ASSIGNMENT: Among the entries below, tally the lines that include "hommes", and give the number alone.

PROVIDED RECORDS:

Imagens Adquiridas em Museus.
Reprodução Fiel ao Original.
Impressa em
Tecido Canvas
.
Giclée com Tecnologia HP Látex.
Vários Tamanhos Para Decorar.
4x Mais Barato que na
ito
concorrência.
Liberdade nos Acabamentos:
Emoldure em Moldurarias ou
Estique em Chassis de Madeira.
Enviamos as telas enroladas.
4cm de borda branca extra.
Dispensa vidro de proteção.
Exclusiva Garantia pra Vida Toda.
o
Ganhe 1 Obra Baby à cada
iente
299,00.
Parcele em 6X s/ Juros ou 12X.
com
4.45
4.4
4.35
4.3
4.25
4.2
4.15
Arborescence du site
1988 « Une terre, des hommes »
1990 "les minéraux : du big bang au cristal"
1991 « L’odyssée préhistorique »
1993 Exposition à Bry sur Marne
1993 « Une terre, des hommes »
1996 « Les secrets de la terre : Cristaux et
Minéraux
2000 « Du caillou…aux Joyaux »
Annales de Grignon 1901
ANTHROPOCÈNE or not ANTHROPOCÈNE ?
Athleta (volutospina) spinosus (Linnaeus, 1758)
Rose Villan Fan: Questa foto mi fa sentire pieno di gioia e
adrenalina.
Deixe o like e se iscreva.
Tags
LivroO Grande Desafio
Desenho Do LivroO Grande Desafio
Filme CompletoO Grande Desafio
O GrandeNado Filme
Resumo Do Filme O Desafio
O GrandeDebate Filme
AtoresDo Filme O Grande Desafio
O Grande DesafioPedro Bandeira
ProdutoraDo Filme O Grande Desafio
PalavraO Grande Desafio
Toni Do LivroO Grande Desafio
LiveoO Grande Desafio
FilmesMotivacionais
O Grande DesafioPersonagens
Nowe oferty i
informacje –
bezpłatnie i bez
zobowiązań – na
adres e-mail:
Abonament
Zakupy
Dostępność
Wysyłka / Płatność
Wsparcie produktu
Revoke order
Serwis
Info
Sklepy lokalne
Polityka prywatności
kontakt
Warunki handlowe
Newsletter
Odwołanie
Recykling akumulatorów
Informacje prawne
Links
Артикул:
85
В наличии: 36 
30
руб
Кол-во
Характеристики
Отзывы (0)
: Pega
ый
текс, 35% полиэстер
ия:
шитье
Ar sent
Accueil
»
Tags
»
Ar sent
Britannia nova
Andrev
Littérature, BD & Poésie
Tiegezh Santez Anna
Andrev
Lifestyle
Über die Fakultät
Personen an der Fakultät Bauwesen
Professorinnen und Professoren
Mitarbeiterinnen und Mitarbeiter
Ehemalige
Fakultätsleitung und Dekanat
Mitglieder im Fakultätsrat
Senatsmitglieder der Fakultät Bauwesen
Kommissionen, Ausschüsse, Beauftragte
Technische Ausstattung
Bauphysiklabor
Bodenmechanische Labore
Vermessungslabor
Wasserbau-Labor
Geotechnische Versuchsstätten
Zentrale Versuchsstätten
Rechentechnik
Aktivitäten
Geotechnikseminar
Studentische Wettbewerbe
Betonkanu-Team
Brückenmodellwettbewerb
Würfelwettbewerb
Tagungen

RESPONSE: 2